Next gen lighting technologies - voxelised, traced, and everything else spawn

troyan · Feb 10, 2019

JoeJ said:
Never seen a 10 times factor in practice, and the specific workload is not always what we need for games.
The goal is not to 'beat' 2060 with a cheaper chip, the goal would have been to achieve similar quality and performance using algorithms tailored to the specific need games require.

nVidia and their employees have published numbers.
So how are you doing the same kind of BF5 reflections without DXR?

What we want is to find the most effective combination of tech, now including RTX. RTX alone does not bring photorealims to games - we would have seen this already. It can help a lot, but we need to find out it's strength, which is accuracy, not performance IMO.

Battlefield 5 doesnt look better without DXR reflections. In fact without the use it is lifeless and full of artefacts.

JoeJ · Feb 10, 2019

Shifty Geezer said:
1) Get fixed function HW and realtime RT hybrid games out there now, and lose access to the more efficient Future Methods for 10 years, resulting in slower RT effects in games for 10 years
2) Have a slower introduction of RT technologies that are more flexible and get weaker gains now, but through more flexible solutions gain more significant gains through Future Methods, resulting in significantly faster solutions 5 years from now and going forwards

3) Just expose dynamic dispatch, which most hardware can do for years. Do this 3 years ago, and you would see BFV kind of reflections now most likely. It worked on Volta, by emulating a restrictive API and in a rush. By bypassing this API and doing it as efficient as possible it would be much faster of course.

troyan · Feb 10, 2019

Maybe somebody can combine my both postings, thx.

Shifty Geezer said:
The argument is that the short-term gains come with notable long-term losses in reduced R&D and dead-end/restricted algorithm developments.

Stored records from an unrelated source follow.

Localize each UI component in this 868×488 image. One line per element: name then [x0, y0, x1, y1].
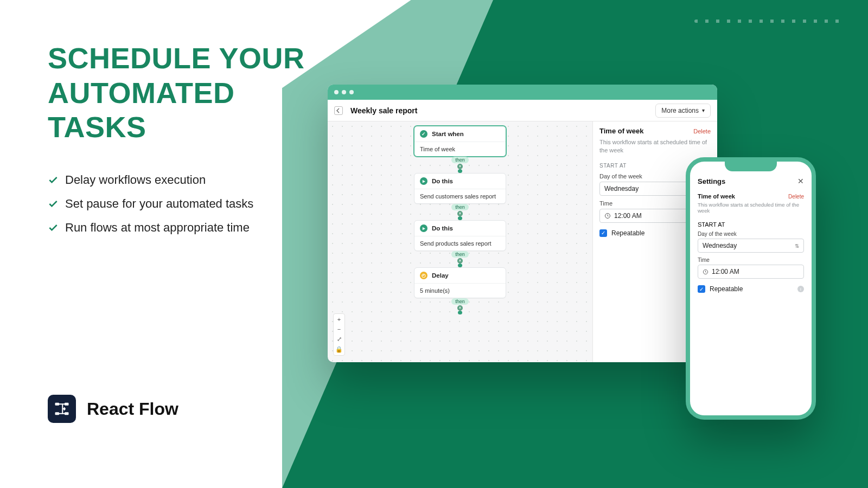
connector-label: then: [451, 298, 469, 305]
time-value: 12:00 AM: [614, 212, 642, 220]
back-button[interactable]: [334, 106, 343, 115]
flow-node-action[interactable]: ▸Do this Send products sales report: [414, 220, 506, 251]
remove-connector-icon[interactable]: ✕: [457, 164, 463, 169]
traffic-light-icon: [342, 90, 346, 94]
toolbar: Weekly sale report More actions ▾: [328, 100, 717, 121]
svg-rect-1: [65, 403, 69, 406]
day-label: Day of the week: [698, 231, 804, 237]
browser-window: Weekly sale report More actions ▾ ✓Start…: [328, 85, 717, 362]
window-chrome: [328, 85, 717, 100]
phone-subtitle: This workflow starts at scheduled time o…: [698, 202, 804, 214]
close-button[interactable]: ✕: [797, 177, 804, 185]
flow-connector: then ✕: [414, 251, 506, 267]
play-circle-icon: ▸: [420, 177, 427, 185]
time-value: 12:00 AM: [712, 268, 739, 275]
more-actions-button[interactable]: More actions ▾: [655, 104, 711, 118]
phone-title: Settings: [698, 177, 725, 185]
clock-icon: [703, 269, 709, 275]
remove-connector-icon[interactable]: ✕: [457, 258, 463, 264]
play-circle-icon: ▸: [420, 224, 427, 232]
check-icon: [48, 198, 59, 209]
connector-label: then: [451, 251, 469, 258]
node-subtitle: 5 minute(s): [414, 284, 506, 298]
repeatable-checkbox[interactable]: ✓ Repeatable i: [698, 285, 804, 293]
more-actions-label: More actions: [661, 107, 699, 114]
svg-rect-0: [55, 403, 60, 406]
clock-icon: ◴: [420, 272, 427, 279]
day-select[interactable]: Wednesday ⇅: [698, 239, 804, 253]
bullet-text: Delay workflows execution: [65, 173, 206, 187]
hero-bullets: Delay workflows execution Set pause for …: [48, 173, 305, 235]
check-circle-icon: ✓: [420, 130, 427, 138]
check-icon: [48, 222, 59, 233]
node-title: Do this: [432, 178, 453, 184]
connector-label: then: [451, 204, 469, 210]
flow-canvas[interactable]: ✓Start when Time of week then ✕ ▸Do this…: [328, 121, 592, 362]
day-value: Wednesday: [703, 242, 737, 249]
hero-line-3: TASKS: [48, 110, 305, 145]
flow-node-action[interactable]: ▸Do this Send customers sales report: [414, 173, 506, 204]
clock-icon: [604, 213, 611, 219]
brand-name: React Flow: [87, 399, 178, 419]
flow-connector: then ✕: [414, 204, 506, 220]
bullet-item: Run flows at most appropriate time: [48, 221, 305, 235]
flow-icon: [54, 401, 70, 417]
bullet-item: Set pause for your automated tasks: [48, 197, 305, 211]
connector-label: then: [451, 157, 469, 163]
phone-notch: [725, 162, 777, 171]
delete-button[interactable]: Delete: [788, 194, 804, 200]
brand-icon: [48, 395, 76, 423]
flow-connector: then ✕: [414, 298, 506, 314]
brand: React Flow: [48, 395, 178, 423]
zoom-in-button[interactable]: +: [337, 316, 341, 323]
remove-connector-icon[interactable]: ✕: [457, 305, 463, 311]
check-icon: [48, 175, 59, 185]
node-title: Delay: [432, 272, 449, 279]
phone-mockup: Settings ✕ Time of week Delete This work…: [686, 157, 816, 420]
hero-line-2: AUTOMATED: [48, 76, 305, 111]
fit-view-button[interactable]: ⤢: [337, 336, 342, 343]
checkbox-checked-icon: ✓: [698, 285, 705, 293]
select-caret-icon: ⇅: [795, 243, 799, 249]
flow-connector: then ✕: [414, 157, 506, 173]
flow-node-delay[interactable]: ◴Delay 5 minute(s): [414, 267, 506, 298]
node-subtitle: Send customers sales report: [414, 189, 506, 203]
info-icon[interactable]: i: [797, 286, 804, 292]
panel-subtitle: This workflow starts at scheduled time o…: [599, 138, 711, 155]
zoom-controls: + − ⤢ 🔒: [333, 313, 345, 356]
traffic-light-icon: [334, 90, 339, 94]
hero-heading: SCHEDULE YOUR AUTOMATED TASKS: [48, 41, 305, 145]
delete-button[interactable]: Delete: [693, 128, 711, 134]
zoom-out-button[interactable]: −: [337, 326, 341, 332]
repeatable-label: Repeatable: [611, 229, 644, 237]
svg-rect-2: [55, 412, 60, 415]
day-value: Wednesday: [604, 185, 639, 192]
decoration-dots: [694, 20, 846, 23]
panel-title: Time of week: [599, 127, 643, 135]
bullet-text: Set pause for your automated tasks: [65, 197, 253, 211]
node-title: Start when: [432, 131, 464, 137]
node-title: Do this: [432, 225, 453, 232]
time-input: 12:00 AM: [698, 265, 804, 279]
back-icon: [336, 108, 341, 113]
lock-button[interactable]: 🔒: [335, 346, 343, 353]
phone-card-title: Time of week: [698, 193, 735, 200]
svg-rect-3: [65, 412, 69, 415]
node-subtitle: Send products sales report: [414, 236, 506, 251]
page-title: Weekly sale report: [350, 106, 417, 115]
repeatable-label: Repeatable: [710, 285, 743, 293]
time-label: Time: [698, 257, 804, 263]
bullet-text: Run flows at most appropriate time: [65, 221, 250, 235]
hero-line-1: SCHEDULE YOUR: [48, 41, 305, 76]
bullet-item: Delay workflows execution: [48, 173, 305, 187]
checkbox-checked-icon: ✓: [599, 229, 607, 237]
traffic-light-icon: [349, 90, 354, 94]
flow-node-start[interactable]: ✓Start when Time of week: [414, 126, 506, 157]
node-subtitle: Time of week: [414, 142, 506, 156]
section-label: START AT: [698, 221, 804, 228]
chevron-down-icon: ▾: [702, 107, 705, 113]
remove-connector-icon[interactable]: ✕: [457, 211, 463, 216]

1) Get fixed function HW and realtime RT hybrid games out there now, and lose access to the more efficient Future Methods for 10 years, resulting in slower RT effects in games for 10 years
2) Have a slower introduction of RT technologies that are more flexible and get weaker gains now, but through more flexible solutions gain more significant gains through Future Methods, resulting in significantly faster solutions 5 years from now and going forwards

You know that RT Cores are the result of a research and development process in this field? They dont exist as a byproduct of some freak experiment. Nobody has stopped developers to put Raytracing into their games. But there must be a reason why Dice was the first developer who has done it with DXR.

BTW:The same happened with TensorCores in Googles TPU and Volta.

JoeJ · Feb 10, 2019

troyan said:
You know that RT Cores are the result of a research and development process in this field? They dont exist as a byproduct of some freak experiment. Nobody has stopped developers to put Raytracing into their games. But there must be a reason why Dice was the first developer who has done it with DXR.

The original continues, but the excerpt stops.